Model Selection and Training:

from sklearn.model_selection import train_test_split
from sklearn.linear_model import LinearRegression
from sklearn.metrics import mean_squared_error

X = data[['feature1', 'feature2', 'feature3']]
y = data['DALYs']
X_train, 
X_test, 
y_train, 
y_test = train_test_split(X, y, test_size=0.2, random_state=42)
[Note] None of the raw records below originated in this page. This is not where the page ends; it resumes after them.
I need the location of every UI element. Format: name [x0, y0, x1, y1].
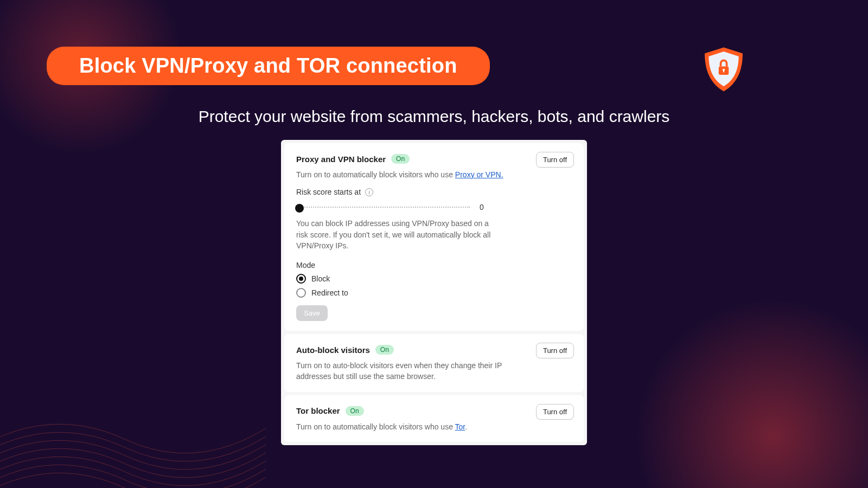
info-icon[interactable]: i [365, 188, 373, 196]
status-badge-proxy: On [391, 154, 410, 164]
radio-redirect[interactable]: Redirect to [296, 288, 572, 298]
mode-radio-group: Block Redirect to [296, 274, 572, 298]
radio-icon [296, 288, 306, 298]
card-title-autoblock: Auto-block visitors [296, 345, 370, 355]
card-desc-tor: Turn on to automatically block visitors … [296, 421, 513, 432]
risk-score-value: 0 [480, 203, 484, 211]
turn-off-autoblock-button[interactable]: Turn off [536, 343, 574, 358]
desc-prefix: Turn on to automatically block visitors … [296, 170, 455, 179]
mode-label: Mode [296, 261, 572, 269]
status-badge-tor: On [346, 406, 364, 416]
tor-link[interactable]: Tor [455, 422, 465, 431]
page-subtitle: Protect your website from scammers, hack… [0, 107, 868, 126]
radio-block[interactable]: Block [296, 274, 572, 284]
card-proxy-vpn-blocker: Turn off Proxy and VPN blocker On Turn o… [284, 143, 584, 331]
card-tor-blocker: Turn off Tor blocker On Turn on to autom… [284, 395, 584, 442]
svg-rect-2 [723, 70, 724, 73]
risk-score-label: Risk score starts at [296, 188, 361, 196]
card-title-tor: Tor blocker [296, 406, 340, 415]
radio-icon [296, 274, 306, 284]
settings-panel: Turn off Proxy and VPN blocker On Turn o… [281, 140, 587, 445]
page-title-pill: Block VPN/Proxy and TOR connection [47, 47, 490, 85]
slider-thumb[interactable] [295, 204, 304, 213]
card-auto-block-visitors: Turn off Auto-block visitors On Turn on … [284, 334, 584, 392]
radio-label-redirect: Redirect to [311, 288, 348, 297]
desc-prefix: Turn on to automatically block visitors … [296, 422, 455, 431]
save-button[interactable]: Save [296, 305, 328, 321]
shield-lock-icon [699, 44, 749, 94]
bg-glow-bottom-right [624, 287, 868, 488]
page-title: Block VPN/Proxy and TOR connection [79, 54, 457, 77]
risk-score-slider[interactable] [296, 207, 470, 208]
risk-score-helper: You can block IP addresses using VPN/Pro… [296, 218, 492, 251]
turn-off-proxy-button[interactable]: Turn off [536, 152, 574, 168]
desc-suffix: . [465, 422, 467, 431]
radio-label-block: Block [311, 274, 330, 283]
decorative-waves [0, 374, 266, 488]
proxy-or-vpn-link[interactable]: Proxy or VPN. [455, 170, 503, 179]
card-desc-autoblock: Turn on to auto-block visitors even when… [296, 360, 513, 382]
card-title-proxy: Proxy and VPN blocker [296, 155, 386, 164]
card-desc-proxy: Turn on to automatically block visitors … [296, 169, 513, 180]
turn-off-tor-button[interactable]: Turn off [536, 404, 574, 420]
status-badge-autoblock: On [375, 345, 394, 355]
model = LinearRegression()
model.fit(X_train, y_train)
y_pred = model.predict(X_test)

mse = mean_squared_error(y_test, y_pred)
print(f'Mean Squared Error: {mse}')

Time Series Forecasting Example:

from fbprophet import Prophet
ts_data = data[['date', 'DALYs']]
ts_data.rename(columns={'date': 'ds', 'DALYs': 'y'}, inplace=True)
model = Prophet()
model.fit(ts_data)
future = model.make_future_dataframe(periods=365)
forecast = model.predict(future)
model.plot(forecast)

The SIR Model Example:

Set-up the environment for running python in RStudio by loading the {reticulate} package and the following commands:

library(reticulate)

This is to configurate python and for installing necessary packages:

py_config()

# type <pip3 install scipy> on terminal
# type <pip3 install matplotlib> on terminal

import matplotlib
matplotlib.use('TkAgg')  # Ensure you have an interactive backend
import matplotlib.pyplot as plt
import scipy.integrate as spi
import numpy as np

Set-up the parameters:

beta = 1.4247
gamma = 0.14286
TS = 1.0
ND = 70.0
S0 = 1 - 1e-6
I0 = 1e-6
INPUT = (S0, I0, 0.0)

Define differential equations:

def diff_eqs(INP, t):
    Y = np.zeros((3))
    V = INP
    Y[0] = - beta * V[0] * V[1]
    Y[1] = beta * V[0] * V[1] - gamma * V[1]
    Y[2] = gamma * V[1]
    return Y

t_start = 0.0; t_end = ND; t_inc = TS
t_range = np.arange(t_start, t_end + t_inc, t_inc)
RES = spi.odeint(diff_eqs, INPUT, t_range)

#Plotting
# Ensure interactive mode is on and plot
plt.ion()
plt.subplot(211)
plt.plot(RES[:, 0], '-g', label='Susceptibles')
plt.plot(RES[:, 2], '-k', label='Recovereds')
plt.legend(loc=0)
plt.title('SIR Model')
plt.xlabel('Time')
plt.ylabel('Susceptibles and Recovereds')

plt.subplot(212)
plt.plot(RES[:, 1], '-r', label='Infectious')
plt.xlabel('Time')
plt.ylabel('Infectious')

plt.show()

The code for this example is adapted from: Modeling Infectious Diseases in Humans and Animals Matt J. Keeling & Pejman Rohani.

By following these steps, you can analyze DALYs and infectious diseases, drawing trends, understanding relationships, and predicting future outcomes effectively.